_Saved entries_.
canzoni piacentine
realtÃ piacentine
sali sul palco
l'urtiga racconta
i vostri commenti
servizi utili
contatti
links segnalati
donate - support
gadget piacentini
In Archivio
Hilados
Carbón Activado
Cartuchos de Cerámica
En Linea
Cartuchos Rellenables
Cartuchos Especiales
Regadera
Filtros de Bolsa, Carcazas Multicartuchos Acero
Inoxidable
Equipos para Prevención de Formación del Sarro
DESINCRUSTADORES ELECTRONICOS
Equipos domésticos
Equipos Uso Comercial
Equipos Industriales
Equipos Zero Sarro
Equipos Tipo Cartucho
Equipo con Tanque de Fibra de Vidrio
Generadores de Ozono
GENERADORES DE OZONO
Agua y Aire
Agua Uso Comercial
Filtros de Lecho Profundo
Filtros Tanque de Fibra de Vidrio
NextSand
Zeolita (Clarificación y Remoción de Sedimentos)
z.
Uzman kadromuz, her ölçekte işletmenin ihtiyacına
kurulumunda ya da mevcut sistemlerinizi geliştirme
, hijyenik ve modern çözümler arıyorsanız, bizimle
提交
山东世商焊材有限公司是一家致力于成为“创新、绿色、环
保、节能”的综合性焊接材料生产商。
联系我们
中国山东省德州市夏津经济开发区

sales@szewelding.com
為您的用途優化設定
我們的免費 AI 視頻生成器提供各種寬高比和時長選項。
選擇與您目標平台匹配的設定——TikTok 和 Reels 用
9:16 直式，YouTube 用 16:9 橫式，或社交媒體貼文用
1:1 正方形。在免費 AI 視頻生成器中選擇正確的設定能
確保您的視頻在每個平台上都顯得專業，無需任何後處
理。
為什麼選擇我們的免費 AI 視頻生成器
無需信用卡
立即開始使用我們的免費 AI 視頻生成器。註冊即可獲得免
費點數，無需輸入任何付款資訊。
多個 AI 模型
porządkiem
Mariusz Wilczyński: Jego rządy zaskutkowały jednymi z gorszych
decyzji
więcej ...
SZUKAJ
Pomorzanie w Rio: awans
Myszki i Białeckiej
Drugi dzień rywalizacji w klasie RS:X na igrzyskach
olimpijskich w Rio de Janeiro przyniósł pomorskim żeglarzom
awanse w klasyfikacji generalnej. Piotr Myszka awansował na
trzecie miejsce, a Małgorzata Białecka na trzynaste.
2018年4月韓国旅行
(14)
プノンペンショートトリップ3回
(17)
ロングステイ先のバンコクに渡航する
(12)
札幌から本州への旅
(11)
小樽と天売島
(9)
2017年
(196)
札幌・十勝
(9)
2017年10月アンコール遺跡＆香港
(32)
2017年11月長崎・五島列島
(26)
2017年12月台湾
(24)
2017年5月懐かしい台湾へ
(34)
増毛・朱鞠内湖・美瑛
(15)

_Exercise_.
Please output every record exactly as it appears.

_Result_.
canzoni piacentine
realtÃ piacentine
sali sul palco
l'urtiga racconta
i vostri commenti
servizi utili
contatti
links segnalati
donate - support
gadget piacentini
In Archivio
Hilados
Carbón Activado
Cartuchos de Cerámica
En Linea
Cartuchos Rellenables
Cartuchos Especiales
Regadera
Filtros de Bolsa, Carcazas Multicartuchos Acero
Inoxidable
Equipos para Prevención de Formación del Sarro
DESINCRUSTADORES ELECTRONICOS
Equipos domésticos
Equipos Uso Comercial
Equipos Industriales
Equipos Zero Sarro
Equipos Tipo Cartucho
Equipo con Tanque de Fibra de Vidrio
Generadores de Ozono
GENERADORES DE OZONO
Agua y Aire
Agua Uso Comercial
Filtros de Lecho Profundo
Filtros Tanque de Fibra de Vidrio
NextSand
Zeolita (Clarificación y Remoción de Sedimentos)
z.
Uzman kadromuz, her ölçekte işletmenin ihtiyacına
kurulumunda ya da mevcut sistemlerinizi geliştirme
, hijyenik ve modern çözümler arıyorsanız, bizimle
提交
山东世商焊材有限公司是一家致力于成为“创新、绿色、环
保、节能”的综合性焊接材料生产商。
联系我们
中国山东省德州市夏津经济开发区

sales@szewelding.com
為您的用途優化設定
我們的免費 AI 視頻生成器提供各種寬高比和時長選項。
選擇與您目標平台匹配的設定——TikTok 和 Reels 用
9:16 直式，YouTube 用 16:9 橫式，或社交媒體貼文用
1:1 正方形。在免費 AI 視頻生成器中選擇正確的設定能
確保您的視頻在每個平台上都顯得專業，無需任何後處
理。
為什麼選擇我們的免費 AI 視頻生成器
無需信用卡
立即開始使用我們的免費 AI 視頻生成器。註冊即可獲得免
費點數，無需輸入任何付款資訊。
多個 AI 模型
porządkiem
Mariusz Wilczyński: Jego rządy zaskutkowały jednymi z gorszych
decyzji
więcej ...
SZUKAJ
Pomorzanie w Rio: awans
Myszki i Białeckiej
Drugi dzień rywalizacji w klasie RS:X na igrzyskach
olimpijskich w Rio de Janeiro przyniósł pomorskim żeglarzom
awanse w klasyfikacji generalnej. Piotr Myszka awansował na
trzecie miejsce, a Małgorzata Białecka na trzynaste.
2018年4月韓国旅行
(14)
プノンペンショートトリップ3回
(17)
ロングステイ先のバンコクに渡航する
(12)
札幌から本州への旅
(11)
小樽と天売島
(9)
2017年
(196)
札幌・十勝
(9)
2017年10月アンコール遺跡＆香港
(32)
2017年11月長崎・五島列島
(26)
2017年12月台湾
(24)
2017年5月懐かしい台湾へ
(34)
増毛・朱鞠内湖・美瑛
(15)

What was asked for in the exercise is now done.